Dupla mergulha no conhecimento do ser profundo e na sonoridade envolvente de uma jornada
“Todas as canções estão em 432hz”, ressalta Raquel Lara Rezende que, ao lado de Tiago Guimarães, compôs o disco Consciência do Ser lançado hoje, dia 10 de Março. Para alguns, o que Raquel enfatiza não diz muita coisa, mas a frequência 432hz é conhecida como a mais consistente na natureza, amplamente usada no canto gregoriano. E, segundo musicólogos, possui a característica de criar uma vibração de cura para o corpo, para a mente e para o espírito. Clique aqui para escutar
Algumas canções foram compostas em dupla, enquanto outras vieram de produções solo. O início se deu com uma ideia de Raquel: “a ideia do Consciência do Ser nasceu em Abril de 2020, a partir da composição da canção Voz de dentro, em parceria com o músico e compositor Renato da Lapa. Naquele momento, visualizei um EP com músicas que trouxessem em suas letras sentidos profundos sobre a vida e os aprendizados que são preciosos em nossas jornadas”. E daí, a ideia do EP ganhou força e evoluiu quando, já no segundo semestre de 2021, Raquel e Tiago deram continuidade ao que de fato se transformaria em álbum. “Tiago tinha o desejo de produzir um álbum de MPB que trouxesse um sentido espiritual, casou perfeitamente”, lembra Raquel.
O álbum como um todo narra uma jornada, como a do herói que se lança na vida para desenvolver as suas habilidades, aprender e depois se dissolver novamente no todo. Toda jornada de autoconhecimento começa a partir do olhar para dentro, do movimento de auto percepção, auto observação. Desde muito cedo se aprende a ter o olhar voltado para fora e a ter diversos estímulos visuais, sonoros e informativos. “Estamos o tempo todo com a nossa atenção voltada para algo externo. E isso provoca uma profunda desconexão com o nosso corpo, com a nossa voz e com o nosso universo interno. Talvez por isso, um dos primeiros passos fundamentais em nosso autodesenvolvimento seja o auto reconhecimento, o auto amor. E a primeira música que gravamos foi Meu Grande Amor, música e letra do Tiago. Ela abriu para nós as portas da criação do Consciência do Ser”, explica Raquel.
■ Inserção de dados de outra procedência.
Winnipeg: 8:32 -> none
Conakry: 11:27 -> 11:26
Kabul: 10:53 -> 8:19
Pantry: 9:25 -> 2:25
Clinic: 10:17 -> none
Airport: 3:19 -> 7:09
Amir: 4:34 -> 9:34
Ao longo das 13 canções do álbum, é notável a influência musical mineira que amarra o rock e a musicalidade popular em um tecido único.Também estão muito presentes a MPB, música cigana e a linguagem musical dos mantras. “Nossa experiência como terapeutas de som também se faz presente de forma sutil, trazendo alguns toques ao longo do album”, comenta Tiago.
Participações especiais
As participações do álbum contam com Gabriel Moreira (viola, violão tenor e saxofone tenor), Carla Raiza (violino, viola e rabeca), Nathalie Magalhães (percussão), Antônio Salles (baixo), Laura Santos (clarinete), Gago Ferreira (guitarra), Erica Navarro (violoncelo), Mestre Dalua (percussão), Dirceu Azevedo (baixo), Adriano Machado (percussão) e Mari Tabacow (piano). “Cada músico e musicista convidado/a trouxe a sua bagagem e a sua sonoridade para as músicas e tiveram liberdade para cocriar conosco. Em algumas músicas, apresentamos ideias mais estruturadas e em outras fomos concebendo juntos mesmo. Apenas Raízes do Brasil recebeu um arranjo mais fechado feito por Erica Navarro, compositora e musicista”, comenta Raquel.
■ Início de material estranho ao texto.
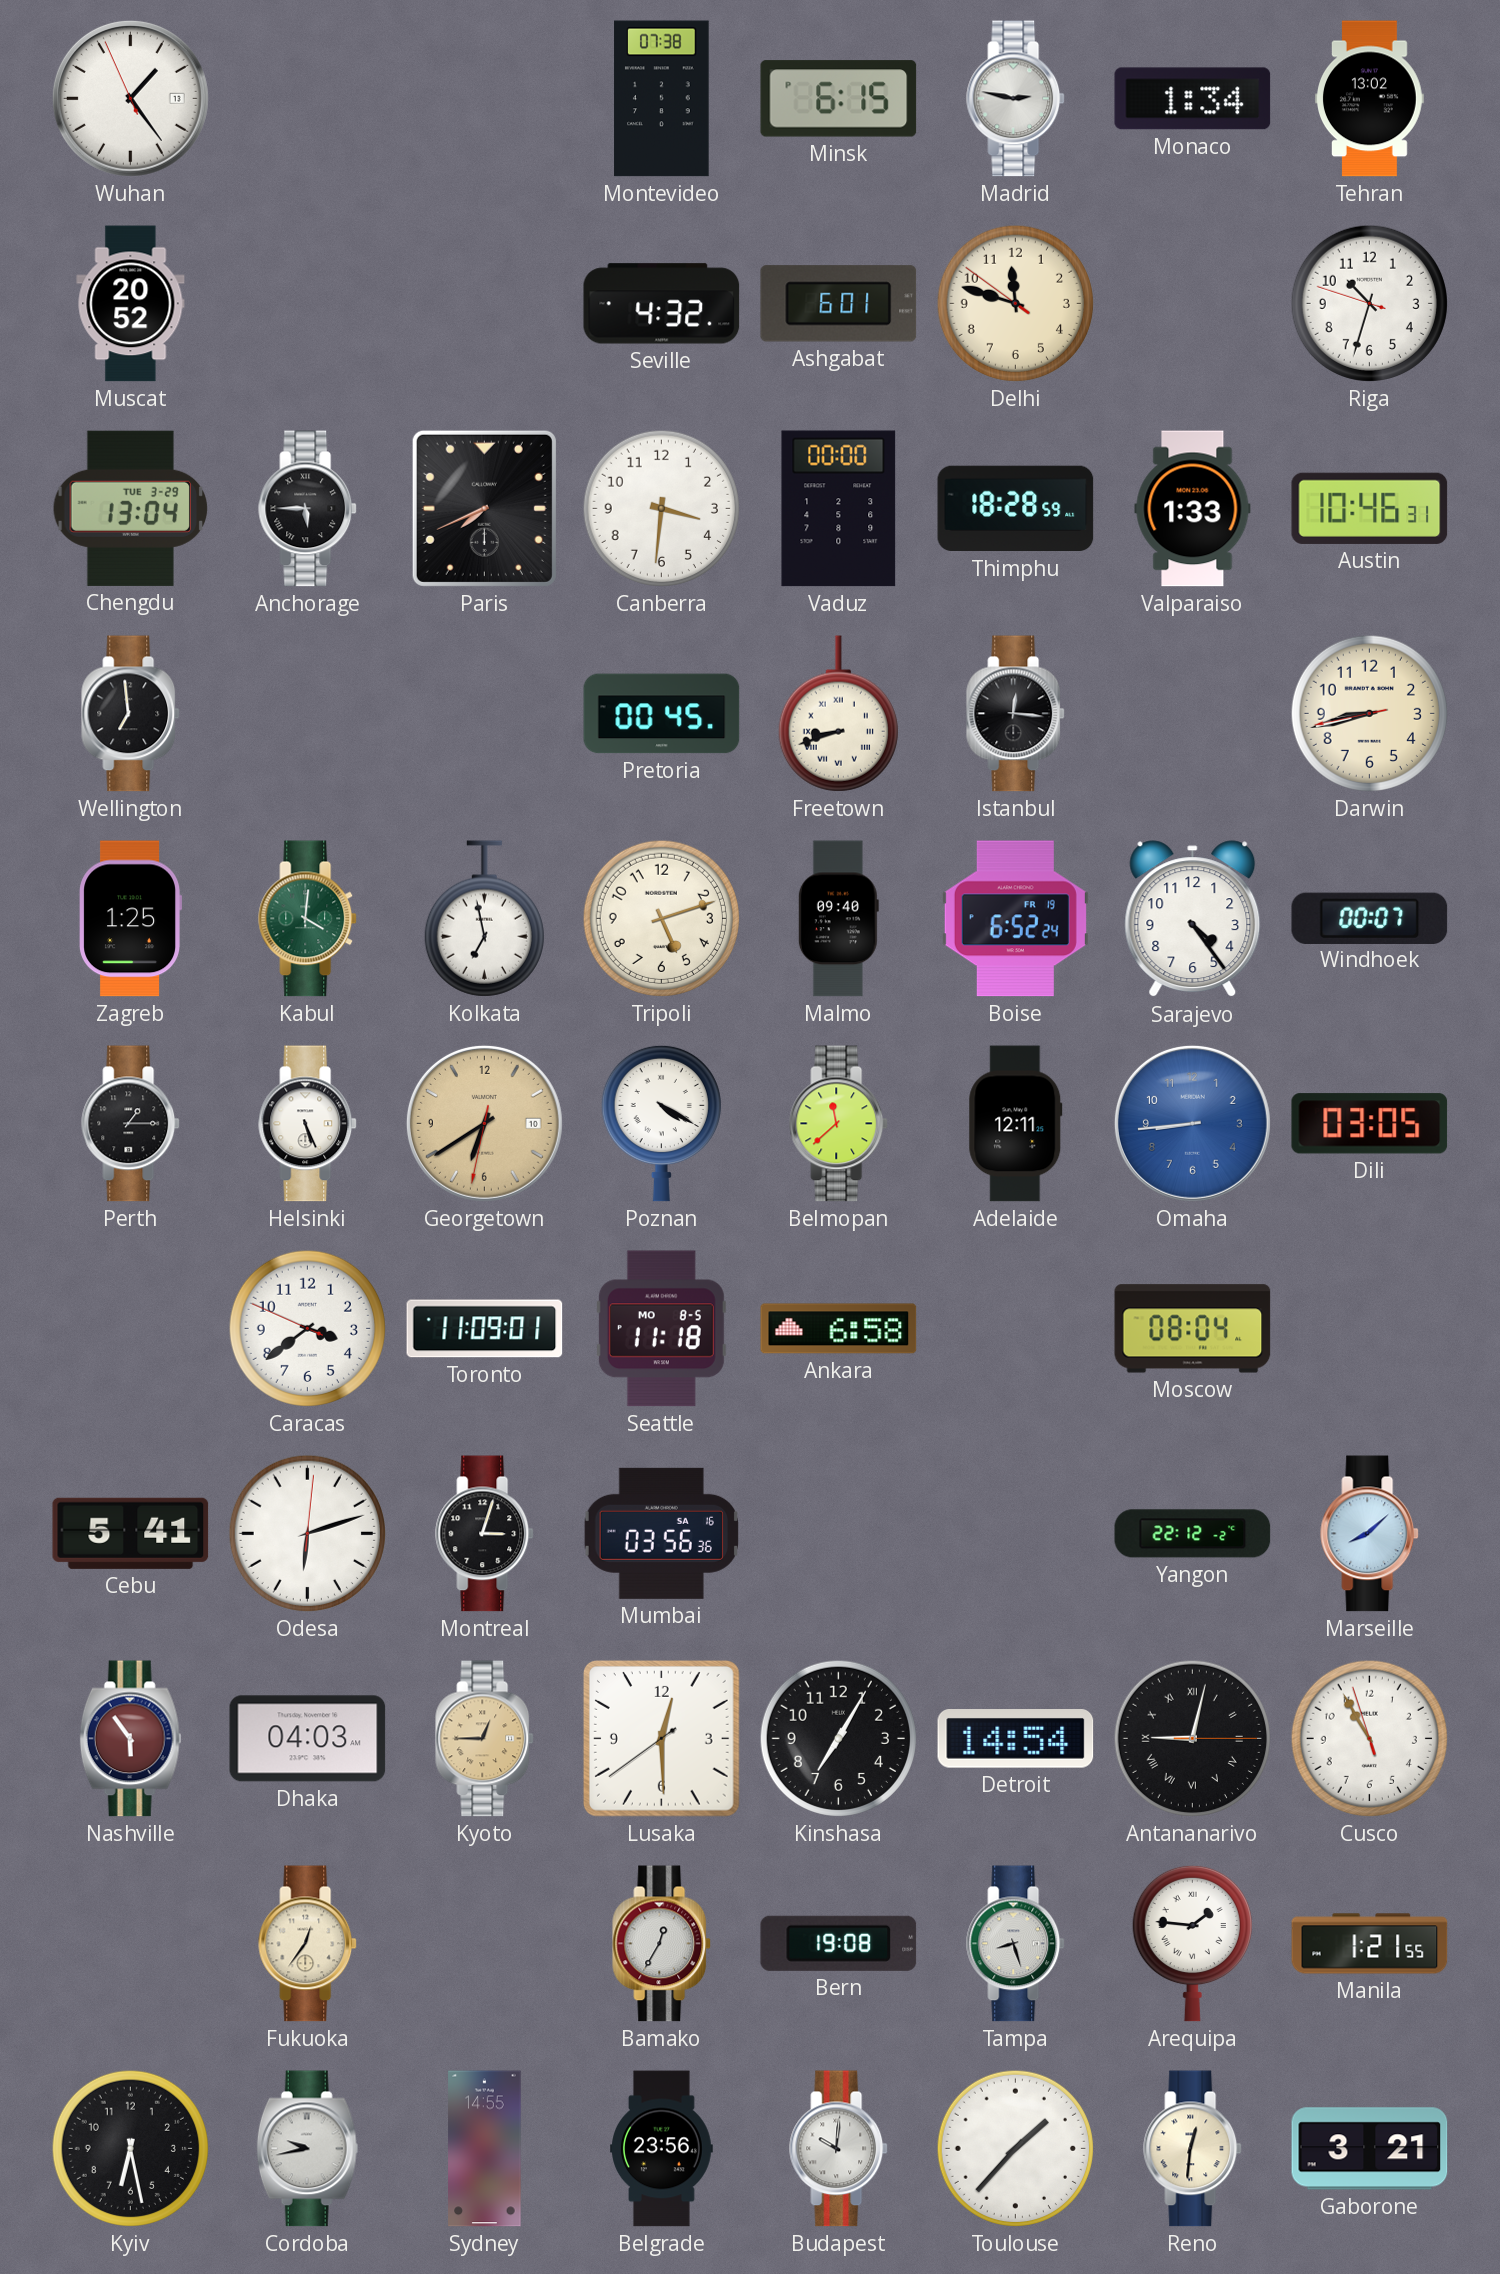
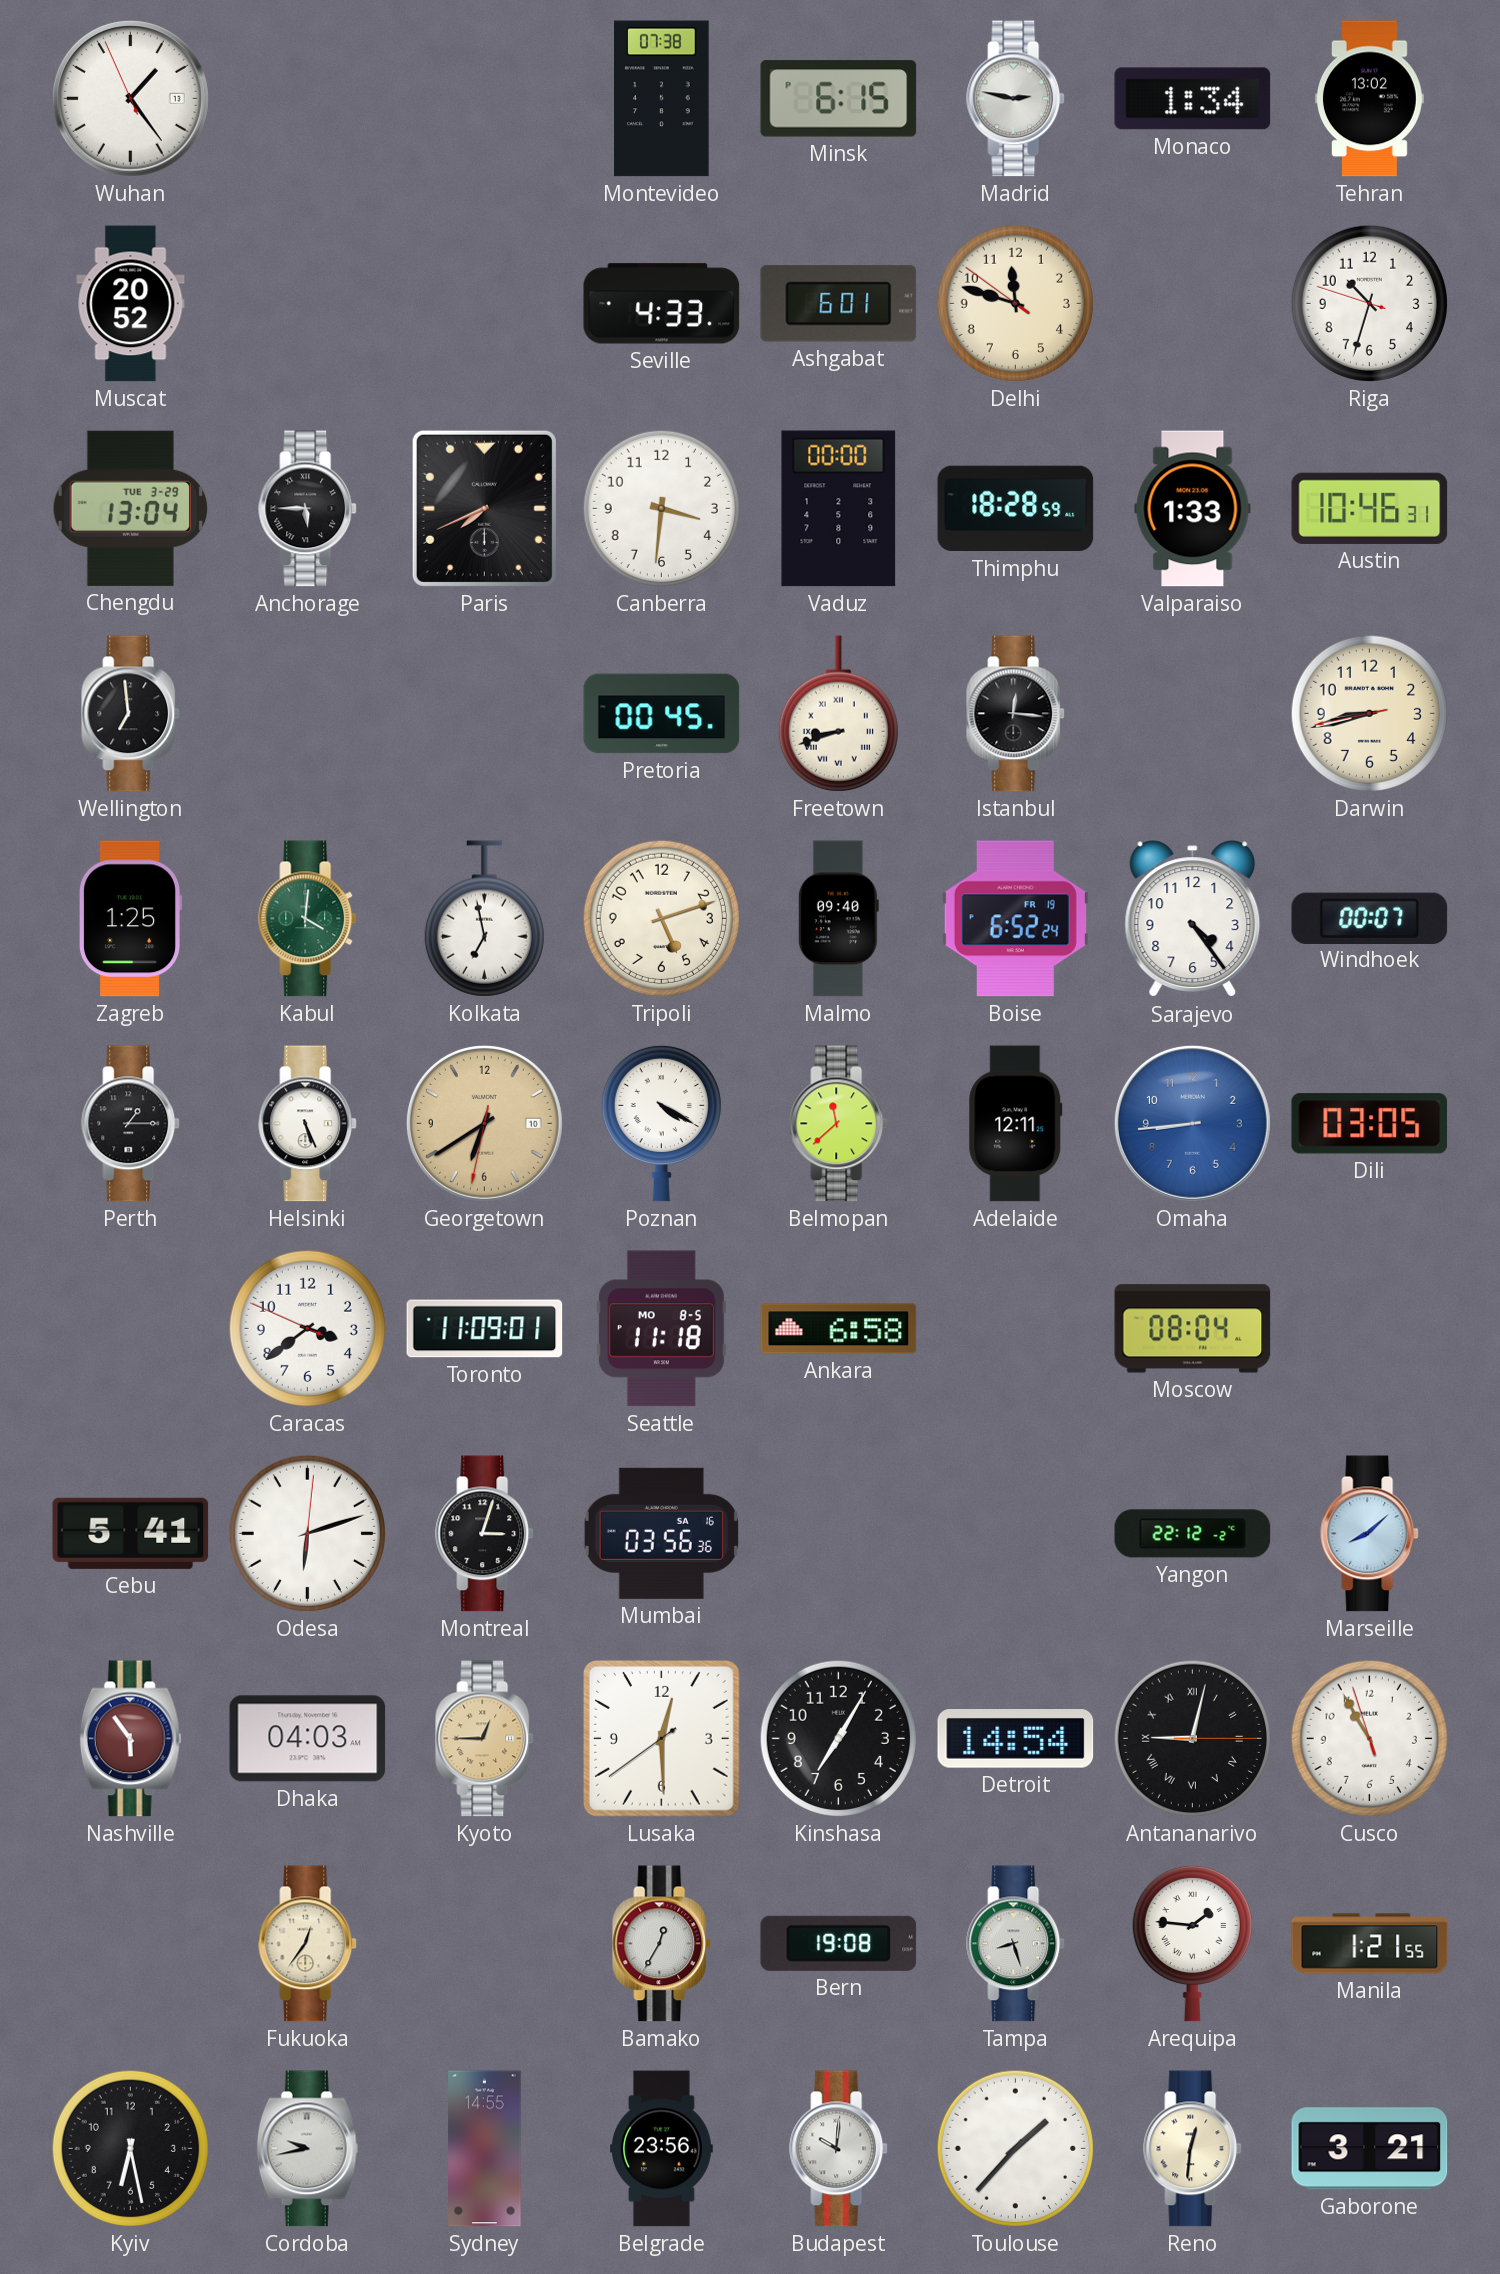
Seville: 4:32 -> 4:33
As músicas, com exceção de Meu Grande Amor, foram gravadas na casa do Tiago (São Paulo) e todas foram editadas e masterizadas pelo Adonias Junior, do Estudio Arsis (São Paulo). Ficha técnica completa aqui.
Apresentações de lançamento
O show de lançamento de Consciência do Ser já tem datas marcadas em São Paulo, dia 31 de Março, e em Juiz de Fora, dia 14 de Abril, quando terá participação especial da cantora Juliana Stanzani, que também estará lançando um novo trabalho na mesma noite. Quanto ao formato da apresentação, Raquel explica: “O show de São Paulo contará com a formação mais completa e mais próxima do que foi feito no álbum. Em Juiz de Fora, faremos com um grupo um pouco menor que é a nossa versão intermediária”.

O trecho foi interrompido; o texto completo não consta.